Time: TuTh 1:25 - 2:40 pm
Dates: September 21* - October 31
Location: Physics 227
Instructor: Lenny Ng
This minicourse will be a rather nontechnical introduction to Lagrangian intersection Floer theory, which underlies many recent developments in symplectic topology as well as low-dimensional topology (e.g. through Heegaard Floer theory). This includes a very quick overview/review of Morse homology building to a geometry-flavored overview of Lagrangian Floer theory; an introduction to associated algebraic structures such as A-infinity algebras and Fukaya categories; and probably some cursory discussion of analytical issues involved in all of these constructions.

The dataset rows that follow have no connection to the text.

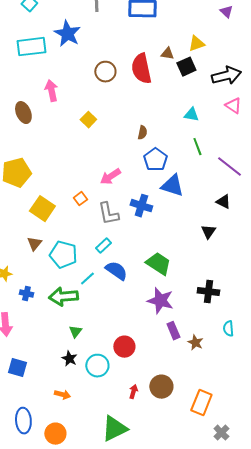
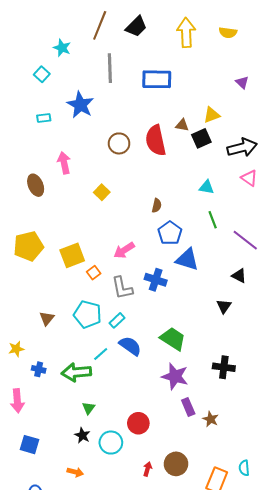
cyan rectangle: (31, 47) -> (44, 118), size x0.5
yellow square: (42, 209) -> (72, 255), moved, turned 35
cyan pentagon: (63, 255) -> (87, 314), moved
cyan semicircle: (228, 329) -> (244, 468), moved

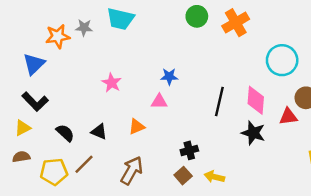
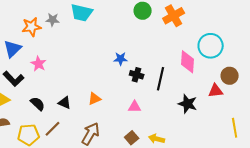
pink star: (112, 83) -> (39, 64), moved
pink diamond: (256, 100) -> (188, 62), moved
pink triangle: (159, 102) -> (135, 107), moved
black cross: (189, 150) -> (137, 75), moved, turned 32

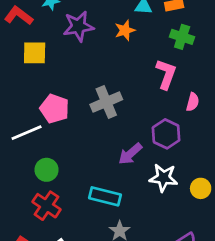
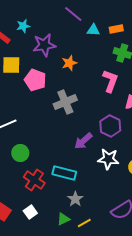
orange star: (125, 30) -> (69, 63), moved
pink pentagon: (54, 109) -> (35, 80), moved
red cross: (47, 206) -> (34, 180), moved

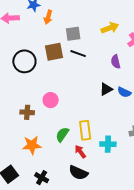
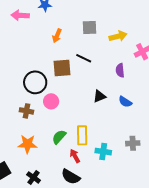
orange arrow: (48, 17) -> (57, 36), moved
gray square: (73, 34) -> (90, 28), moved
brown square: (54, 52) -> (62, 68), moved
black circle: (24, 61) -> (35, 82), moved
black triangle: (106, 89) -> (99, 96), moved

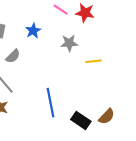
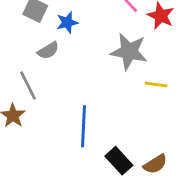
blue star: (33, 31) -> (67, 23), moved
gray star: (69, 43) -> (129, 52), size x1.5

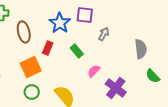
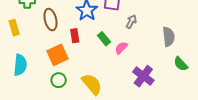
red rectangle: (48, 48) -> (75, 36), turned -32
pink semicircle: (94, 71) -> (121, 48), moved

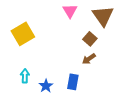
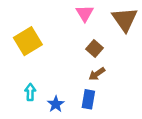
brown square: (90, 39) -> (94, 48), moved
brown arrow: (89, 59) -> (97, 74), moved

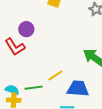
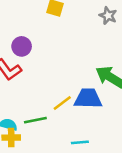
blue trapezoid: (78, 89) -> (88, 98), moved

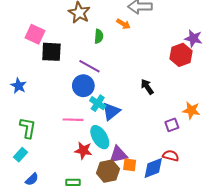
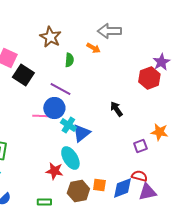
purple star: (193, 38) -> (161, 62), turned 30
black square: (51, 52) -> (23, 75), turned 30
pink line: (73, 120) -> (42, 116), moved
purple triangle: (118, 155) -> (147, 192), moved

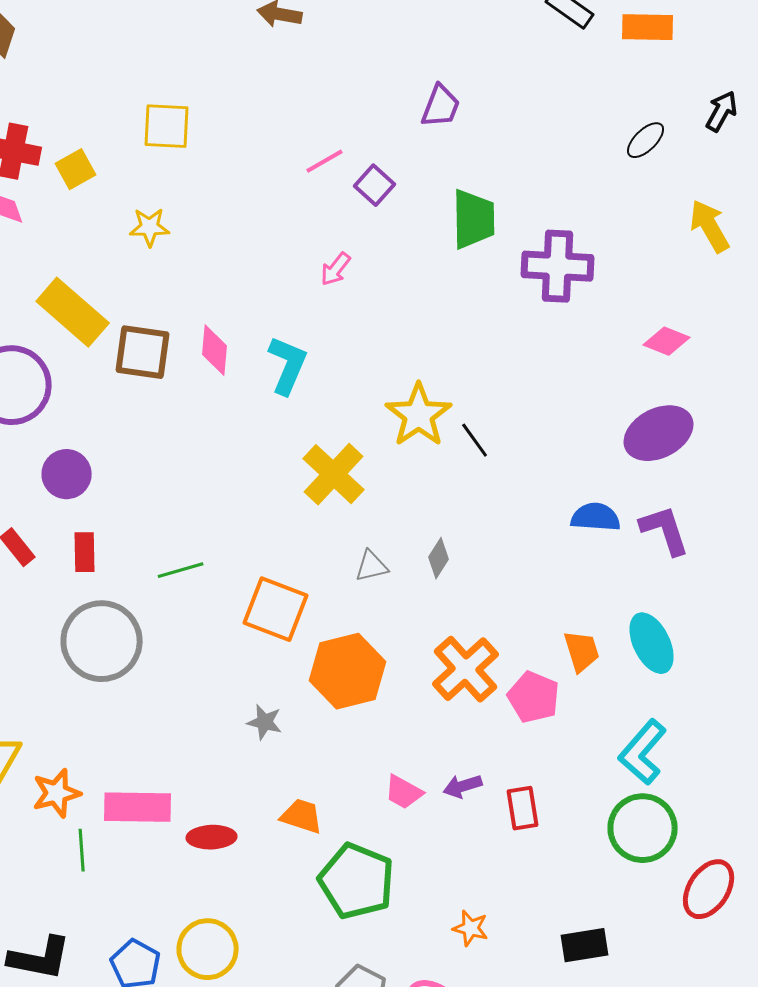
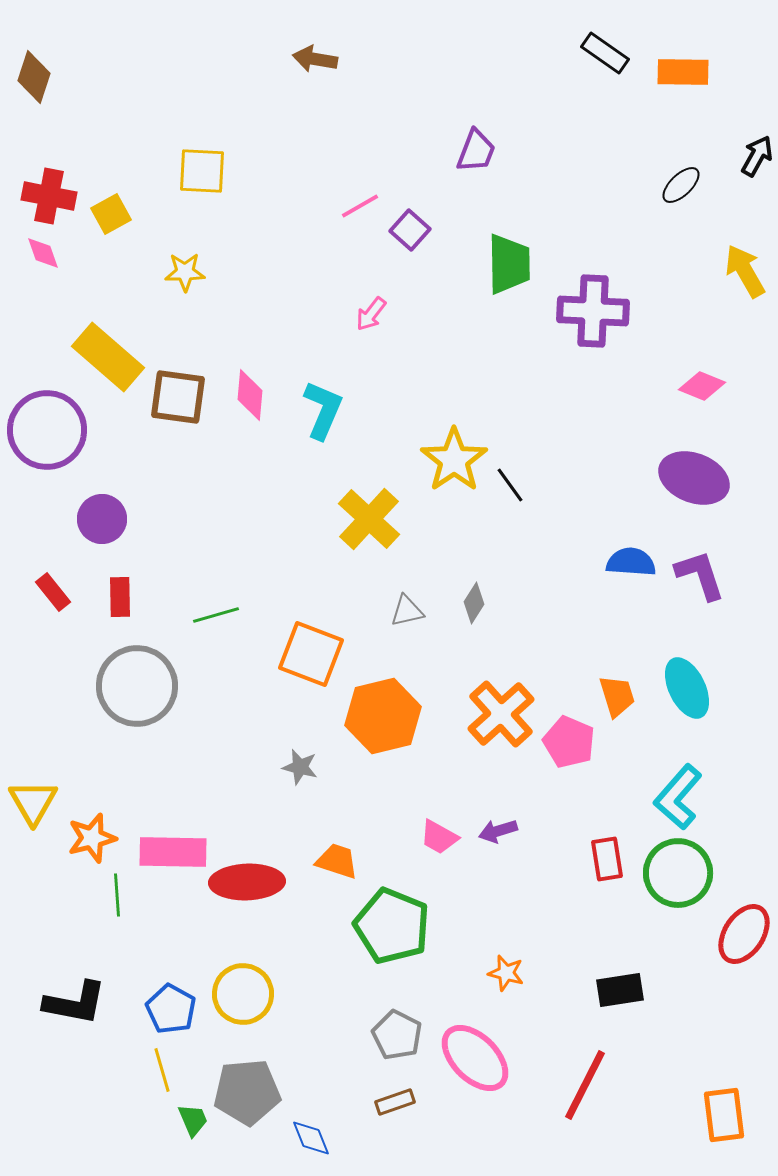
purple ellipse: (659, 433) -> (694, 478), turned 48
red rectangle: (523, 808) -> (607, 859), moved
red ellipse: (212, 837) -> (247, 882), size x1.5

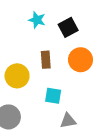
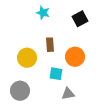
black square: (68, 27) -> (80, 19), moved
orange circle: (80, 60) -> (75, 57), moved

My intention is to make this minicourse as accessible as possible. I will assume familiarity with smooth manifolds at the level of Math 620, and algebraic topology at the level of Math 611. I will not assume familiarity with symplectic geometry. It will be quite helpful to know something about Morse homology; I'll do a lightning review in the minicourse, but you will be much better served if you do some reading about Morse homology in advance of the minicourse, along the lines of the notes from another of my past minicourses:
Lecture notes from my fall 2018 Morse homology minicourse (ignore the 2015 date on the first page of the notes; these are from 2018).
I've taught variants on this Floer minicourse previously, in fall 2020 and spring 2017. Here's a more detailed outline of topics I plan to cover:
For your convenience, here are my lecture notes from the spring 2017 minicourse, which I'll also loosely be following.
* The minicourse is scheduled to start on September 28. However, I'll be out of town during the week of September 25-29, and so there will be no class on September 28. We'll hold a first class on September 21 and then resume on October 3, after I return. Classes will then meet on Tuesdays and Thursdays until October 31, except for October 17 (fall break).